When: Monday 11 May 2015, 12.30-2.00pm
(lunch will be available from 12.15),
Where: Room JP/003 seminar room, James teaching block P
Who: Ros Brownlow, Health Sciences
Communities of practice are groups of people who share a concern, a set of problems or a passion about a subject & who deepen their knowledge & expertise in this area by interacting on an ongoing basis (Wenger et al 2002).
This workshop explores the key principles underpinning communities of practice drawing on the experience of designing and delivering a co-operative learning curriculum in the Department of Health Sciences.
It provides opportunity for workshop participants to examine the drivers, barriers, opportunities and challenges of delivering a co-operative learning curriculum in their department.

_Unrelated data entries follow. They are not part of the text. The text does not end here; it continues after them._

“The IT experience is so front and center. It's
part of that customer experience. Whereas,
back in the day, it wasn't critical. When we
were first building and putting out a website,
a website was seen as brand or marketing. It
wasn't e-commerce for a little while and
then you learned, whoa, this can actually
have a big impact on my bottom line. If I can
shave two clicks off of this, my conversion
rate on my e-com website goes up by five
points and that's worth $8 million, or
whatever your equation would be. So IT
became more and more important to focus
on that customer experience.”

It considers key challenges of operationalizing a co-operative learning curriculum from staff and student perspective.
- Co-operation and participation are the key elements of communities of practice and buzzwords in modern higher education. This workshop will therefore begin with a group discussion exploring the reasons for adopting a co-operative learning curriculum.

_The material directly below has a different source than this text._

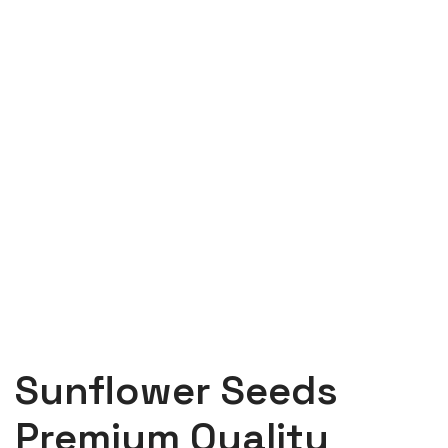
Sunflower Seeds
Premium Quality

- Health and social care is an immensely complex sector and learners need considerable social, cultural and emotional capital to navigate the landscape of practice successfully. This workshop will therefore provide an overview of the elements of the co-operative learning curriculum, drawing on communities of practice theory in the Department of Health Sciences BSc Nursing Programme.

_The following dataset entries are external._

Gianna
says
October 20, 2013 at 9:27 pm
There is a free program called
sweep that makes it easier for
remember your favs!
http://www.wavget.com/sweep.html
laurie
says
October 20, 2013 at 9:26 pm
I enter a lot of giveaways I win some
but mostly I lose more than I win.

- Co-operative learning offers opportunities for tutors and learners to shape the learning experience, develop and grow. Group work will explore these with the workshop participants.
- Adopting co-operative approaches within a curriculum can be challenging in a higher education context. Group work will explore the challenges with the workshop participants.
- Like all groups, co-operative learning groups need regular monitoring to stay healthy. An overview of the stages of development of co-operative learning groups will be offered and group work and discussion will explore setting the direction and managing changes. The similarities and differences between staff and student groups will be considered.
- Finally the workshop will conclude with a summary of learning from the experiences of Department of Health Sciences BSc Nursing Programme.
- Participants will be invited to consider implications for their practice and offer their concluding thoughts.